Apparently the Calgary Herald believes the 'Refugee appeal system' needs an overhaul.
It's a little disconcerting when a major newspaper commits so many errors in an article that's probably less than 400 words in length.
Where to begin?
- What is the refugee appeal system anyway? As far as I know, we don't have one.
- Why conflate the situation of a Rwandan war criminal with that of Jackie Tran, a former permanent resident who's lost his status due to (ordinary) criminality? Is it intellectual dishonesty or intellectual laziness?
- Jackie Tran is not subject to this unknown 'Refugee appeal system". His hearing was before the Immigration Appeal Division which has jurisdiction over all permanent residents facing a loss of status.

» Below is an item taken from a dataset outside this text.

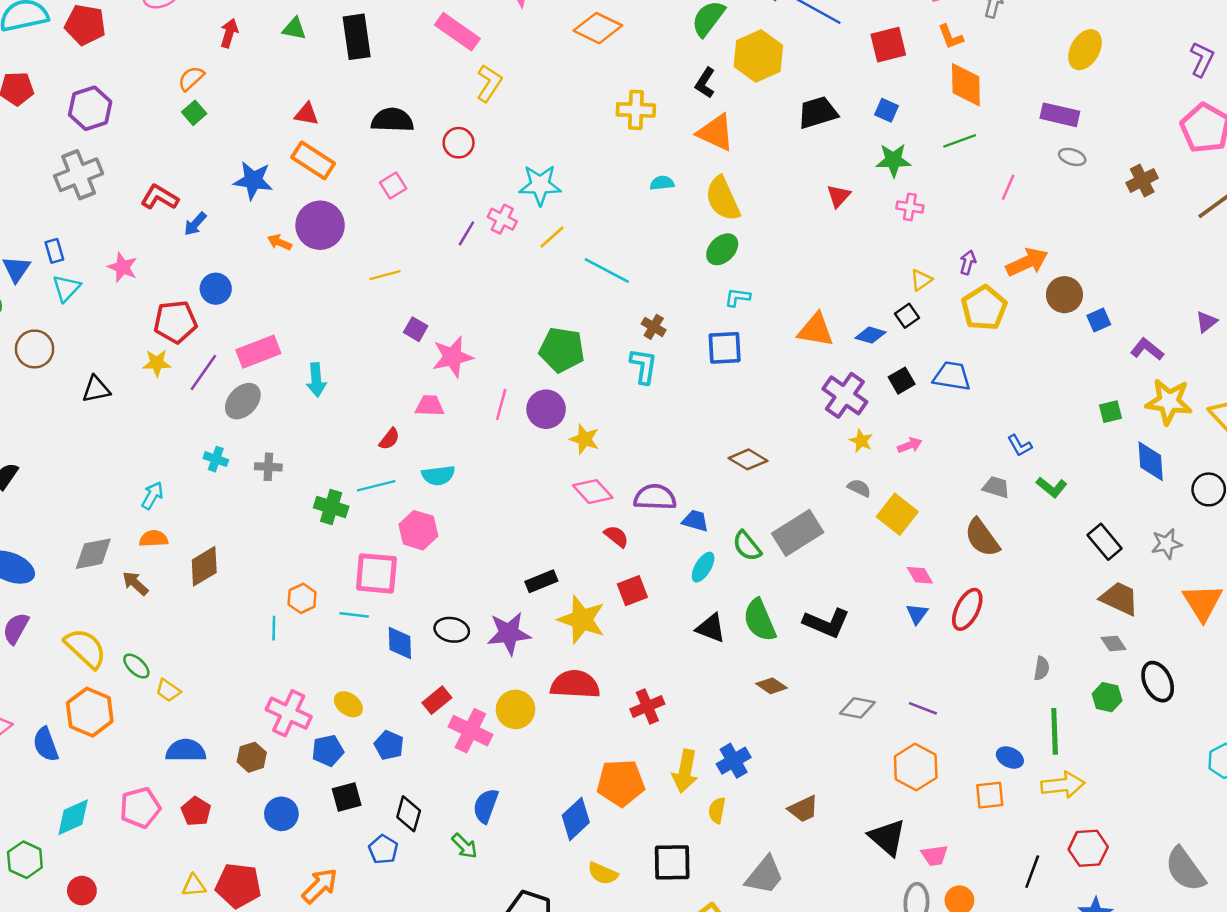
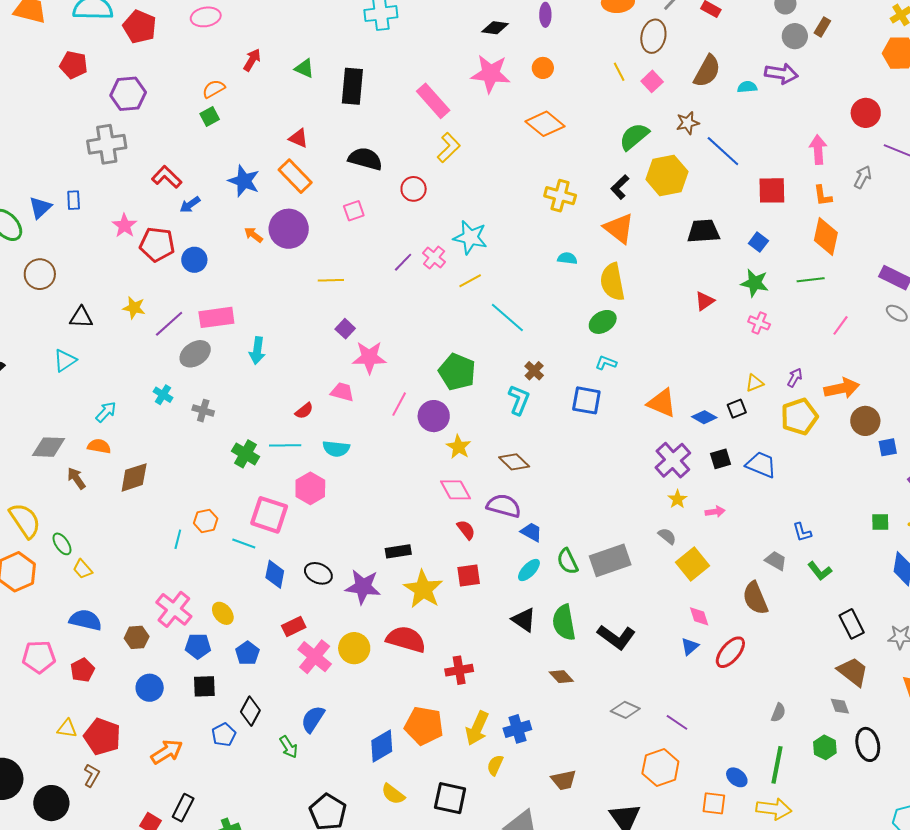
cyan triangle: (66, 288) -> (65, 361), moved
red pentagon: (175, 322) -> (157, 244), moved
brown diamond: (748, 459) -> (514, 462), moved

- Contrary to the snide aside in the editorial, most refugee lawyers are not enriching themselves as a result of the 'system'.
- Contrary to the editorial, 'control' of the borders has not been delegated to the borders, but to the CBSA.
- The ability to review decisions made by individuals in accordance with legislation is a hallmark of the rule of law, and therefore advances the cause of justice and does not detract from it.
There may be legitimate concern at the delay in removing a war criminal from Canada - but confusing the public by spouting off on a fictitious 'refugee appeal system' and conflating the situation of a war criminal with that of a permanent resident facing removal is simply bad journalism.
If the writer of this piece had any concern with respect to responsible journalism, he or she would have spent some time in understanding the role of the CBSA, the various divisions of the Immigration and Refugee Board, and the Federal Court. Instead, this poorly researched and presented editorial detracts from the legtimately goal of an informed public.